Возвратись на село, Маржерен спохватился, что он не спросил имени своего благодетеля. А договор-то он, как водится, подписал, не читая: не проверять же ему было такого знатного господина!

— А впрочем, я знаю, кто это — утешал он себя, — это сын графа de Villers-Outréaux, из Esnes… как слышно, граф любит нас, бедняков, и много помогает крестьянам; к тому же рыцарь говорил, что до земель его нет и часу ходьбы, а графские земли сходятся с нашими — межа с межою.

Тем временем — на гумне уже кипела работа. Чуть смерклось, графские рабочие пришли и взялись за труд. Неслыханно спорилось дело в их руках. Пока одни ставили сруб, тесали столбы и бревна, другие формовали кирпичи, а третьим стоило руку положить на сырой кирпич, чтобы он окреп и высох. Не развели они костра, не зажгли ни одного факела, а между тем красное зарево — невесть откуда — мерцало над ними. Странно это было, но беззвучность, с которою свершалась стройка, была еще страннее. Сто пятьдесят каменщиков, плотников, носильщиков прислал рыцарь, — и хоть бы кто из них слово проронил! На кладбище в полночь — и то не тише, чем было в этой рабочей толпе. Без стука бил молот, не шипела пила, — ни треска дерева, ни тяжелого дыханья усталых людей…

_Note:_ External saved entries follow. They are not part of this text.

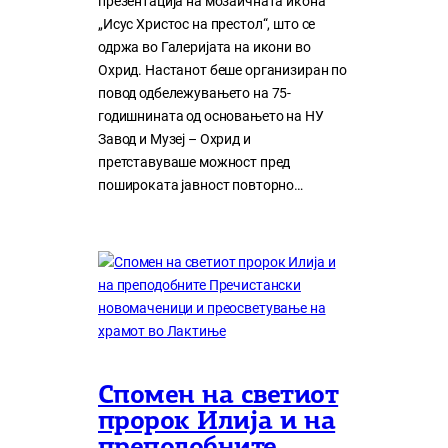
презентација на мозаичната икона
„Исус Христос на престол“, што се
одржа во Галеријата на икони во
Охрид. Настанот беше организиран по
повод одбележувањето на 75-
годишнината од основањето на НУ
Завод и Музеј – Охрид и
претставуваше можност пред
пошироката јавност повторно…
Спомен на светиот
пророк Илија и на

Посмотрел-посмотрел крестьянин на таинственных батраков — и неизъяснимый ужас охватил его; мороз бежал по телу от их молчаливой работы. Не осмелясь ни слова им сказать, вошел он в свою усадебку. Там царил тот же непонятный ужас. Жена Петра тряслась и плакала. Домашний скот метался в хлеву. Кошка жалась к хозяйке и старалась спрятаться под ее платье. Собаки выли, точно чуя покойника. Куры клохтали и суетились, как угорелые, и не думая спать, хотя уже давным-давно пора бы им быть на насесте.

Больше других животных струсил огромный петух — любимец хозяйки. Как будто удирая от незримой погони, он с размаху взлетел на колена своей госпожи и перепугал ее до полусмерти. Она вскрикнула, перекрестилась, схватила петуха за крылья и швырнула в сторону, а тот — от боли — заорал во все горло.

И в то же мгновение страшный удар подземного грома потряс окрестность; и таинственные работники исчезли — как канули в воду.

А наутро односельчане только руками разводили, дивясь на гумно — мало что выстроенное в одну ночь, но еще битком набитое снопами. Маржерен понял теперь, с каким рыцарем он имел дело, — и благословлял петуха, не давшего ночным батракам кончить их дивную работу. Потому что поступать в вассалы к Сатане ни самому Петру, ни жене его не было ни малейшей охоты, даром что хитрец сулил им в аду теплое помещение.

Черти не успели доделать только конька на кровле. Но когда Петр хотел докончить их стройку, то едва положил он первый кирпич — как незримая сила спустила его кубарем с крыши на земь. Та же история повторилась и с другими смельчаками. Так и не удалось достроить гумна: рассерженный черт — потеряв свою власть по договору, — в отместку, не позволил никому прикоснуться к своему созданию. Но разбогатевший мужик о том не очень плакал: и на недостроенном гумне он собирал урожаи лучше, чем другие в достроенных. А петухи в той деревне — с тех пор — поют по ночам много раньше, чем во всем остальном свете: как раз в тот самый миг, когда ударились в бегство каменщики Сатаны[1].